Department of Biopharmaceutics and Pharmacodynamics, Medical University of Gdańsk, al. Gen. J. Hallera 107, Gdańsk, 80-416, Poland.
Anal Bioanal Chem. 2022 May;414(11):3471-3481. doi: 10.1007/s00216-022-03968-x. Epub 2022 Mar 28.
Chromatographic retention times are usually modeled considering only one analyte at a time. However, it has certain limitations as no information is shared between the analytes, and consequently the model predictions poorly generalize to out-of-sample analytes.
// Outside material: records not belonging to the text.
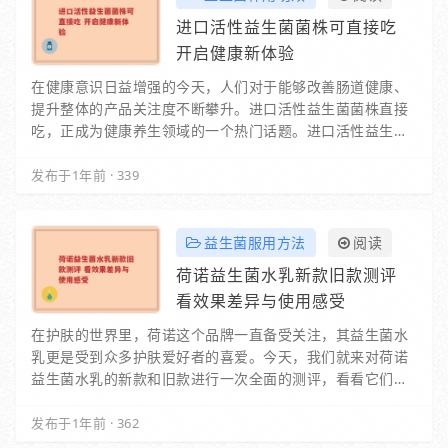
进口活性益生菌菌株可直接吃
开启健康新体验
在健康意识日益增强的今天，人们对于能够改善肠道健康、
提升整体的产品关注度不断攀升。进口活性益生菌菌株直接
吃，正成为健康养生领域的一个热门话题。进口活性益生菌
菌株有着独特的优势。这些来自国外的益生菌…
发布于1年前
·
339
益生菌服用方法
阅读
荷诺益生菌水乳新款旧款测评
看效果差异与使用感受
在护肤的世界里，荷诺这个品牌一直备受关注，其益生菌水
乳更是受到众多护肤爱好者的喜爱。今天，我们就来对荷诺
益生菌水乳的新款和旧款进行一次全面的测评，看看它们各
自有着怎样的魅力。一、外观与包装旧款…
发布于1年前
·
362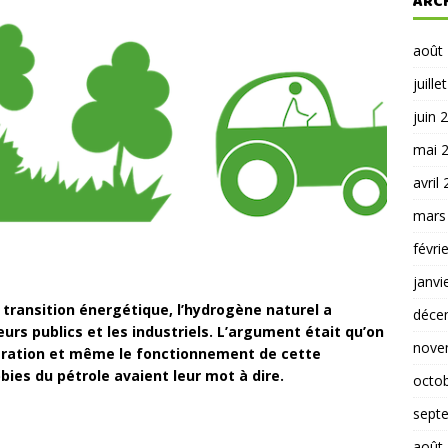
ARC
août
juille
juin 
mai 
avril
mars
févri
janvi
 transition énergétique, l’hydrogène naturel a
déce
rs publics et les industriels. L’argument était qu’on
nove
ération et même le fonctionnement de cette
bbies du pétrole avaient leur mot à dire.
octo
sept
août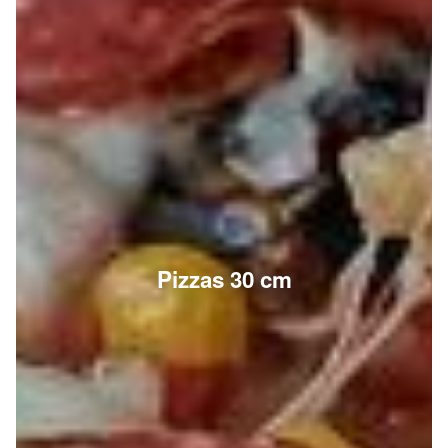
Pizzas 30 cm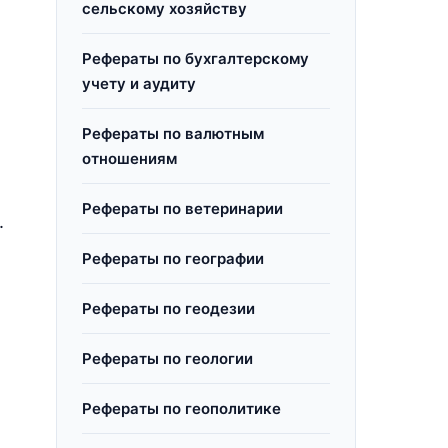
сельскому хозяйству
,
Рефераты по бухгалтерскому
учету и аудиту
Рефераты по валютным
отношениям
Рефераты по ветеринарии
.
Рефераты по географии
Рефераты по геодезии
Рефераты по геологии
Рефераты по геополитике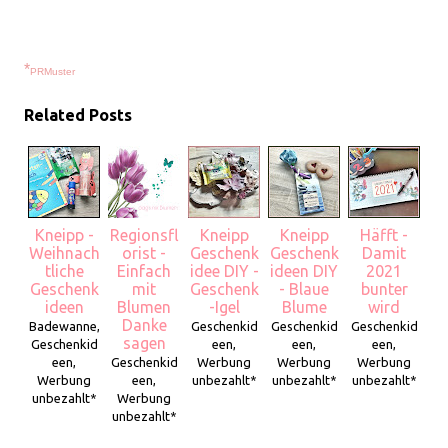
*
PRMuster
Related Posts
Kneipp -
Regionsfl
Kneipp
Kneipp
Häfft -
Weihnach
orist -
Geschenk
Geschenk
Damit
tliche
Einfach
idee DIY -
ideen DIY
2021
Geschenk
mit
Geschenk
- Blaue
bunter
ideen
Blumen
-Igel
Blume
wird
Danke
Badewanne,
Geschenkid
Geschenkid
Geschenkid
sagen
Geschenkid
een,
een,
een,
een,
Geschenkid
Werbung
Werbung
Werbung
Werbung
een,
unbezahlt*
unbezahlt*
unbezahlt*
unbezahlt*
Werbung
unbezahlt*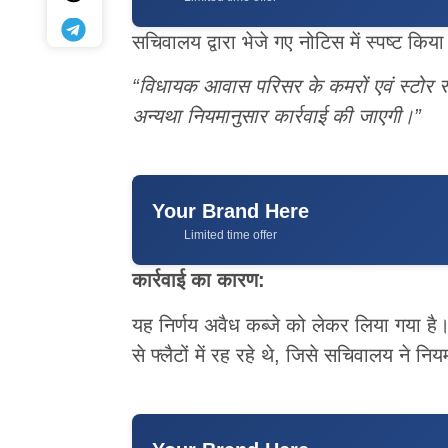
सचिवालय द्वारा भेजे गए नोटिस में स्पष्ट किया
“
विधायक आवास परिसर के कमरों एवं स्टोर रू
अन्यथा नियमानुसार कार्रवाई की जाएगी।”
Your Brand Here
Limited time offer
कार्रवाई का कारण:
यह निर्णय अवैध कब्जे को लेकर लिया गया है
से फ्लैटों में रह रहे थे, जिसे सचिवालय ने नि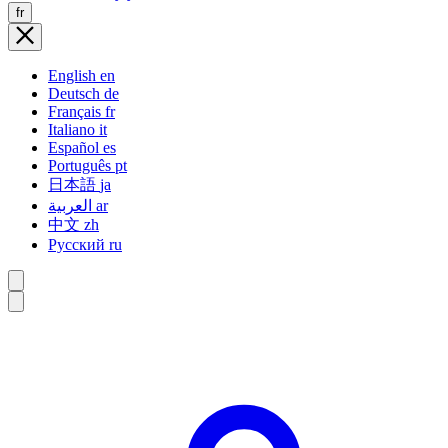
fr
English
en
Deutsch
de
Français
fr
Italiano
it
Español
es
Português
pt
日本語
ja
العربية
ar
中文
zh
Русский
ru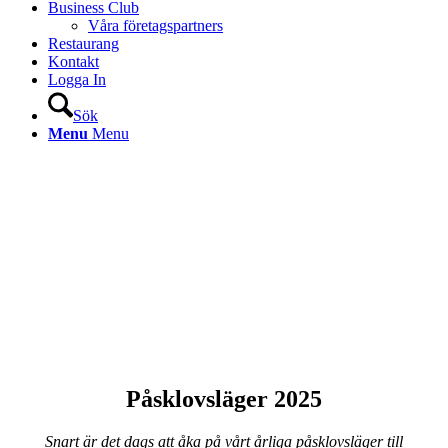
Business Club
Våra företagspartners
Restaurang
Kontakt
Logga In
Sök
Menu
Menu
Påsklovsläger 2025
Snart är det dags att åka på vårt årliga påsklovsläger till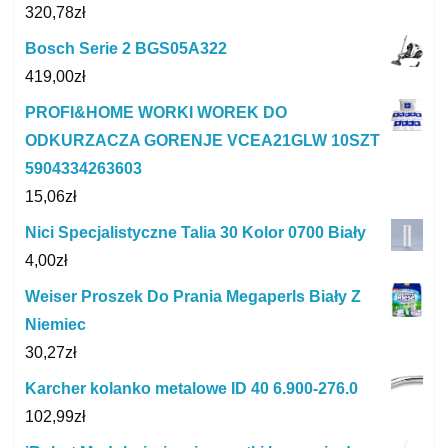
320,78
zł
Bosch Serie 2 BGS05A322
419,00
zł
PROFI&HOME WORKI WOREK DO
ODKURZACZA GORENJE VCEA21GLW 10SZT
5904334263603
15,06
zł
Nici Specjalistyczne Talia 30 Kolor 0700 Biały
4,00
zł
Weiser Proszek Do Prania Megaperls Biały Z
Niemiec
30,27
zł
Karcher kolanko metalowe ID 40 6.900-276.0
102,99
zł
In this work, a publicly available dataset was used to illustrate the benefits of pooling the individual data and analyzing them simultaneously utilizing Bayesian hierarchical approach. Statistical analysis was carried out using the Stan program coupled with R, which enables full Bayesian inference with Markov chain Monte Carlo sampling. This methodology allows (i) incorporating prior knowledge about the likely values of model parameters, (ii) considering the between-analyte variability and the correlation between the model parameters, (iii) explaining the between-analyte variability by available predictors, and (iv) sharing information across the analytes. The latter is especially valuable when only limited information is available in the data about certain model parameters. The results are obtained in the form of posterior probability distribution, which quantifies uncertainty about the model parameters and predictions. Posterior probability is also directly relevant for decision-making. In this work, we used the Neue model to describe the relationship between retention factor and acetonitrile content in the mobile phase for 1026 analytes. The model was parametrized in terms of retention factor in 100% water, retention factor in 100% acetonitrile, and curvature coefficient, and considered log P and pK as predictors. From this analysis, we discovered that the analytes formed two clusters with different retention depending on the degree of analyte dissociation. The final model turned out to be well calibrated with the data. It gives insight into the behavior of analytes in the chromatographic column and can be used to make predictions for a structurally diverse set of analytes if their log P and pK values are known.
色谱保留时间通常仅考虑一次一个分析物进行建模。然而,由于分析物之间没有共享信息,因此该模型的预测结果很难推广到样本外的分析物,因此存在一定的局限性。在这项工作中,使用了一个公开可用的数据集来说明将单个数据汇总并利用贝叶斯层次方法同时分析这些数据的好处。使用与 R 耦合的 Stan 程序进行了统计分析,这使得可以使用马尔可夫链蒙特卡罗抽样进行完整的贝叶斯推断。该方法允许:(i)包含关于模型参数可能值的先验知识,(ii)考虑分析物之间的变异性和模型参数之间的相关性,(iii)用可用的预测因子解释分析物之间的变异性,以及(iv)在分析物之间共享信息。当关于某些模型参数的数据中可用的信息量有限时,这最后一点尤其有价值。结果以后验概率分布的形式获得,该分布量化了模型参数和预测的不确定性。后验概率也直接与决策相关。在这项工作中,我们使用 Neue 模型来描述 1026 个分析物在流动相中的保留因子与乙腈含量之间的关系。该模型根据 100%水中的保留因子、100%乙腈中的保留因子和曲率系数进行参数化,并考虑了 log P 和 pK 作为预测因子。从这项分析中,我们发现分析物形成了两个具有不同保留的簇,这取决于分析物离解的程度。最终模型与数据拟合良好。它深入了解了分析物在色谱柱中的行为,如果已知它们的 log P 和 pK 值,它可以用于对结构多样的分析物进行预测。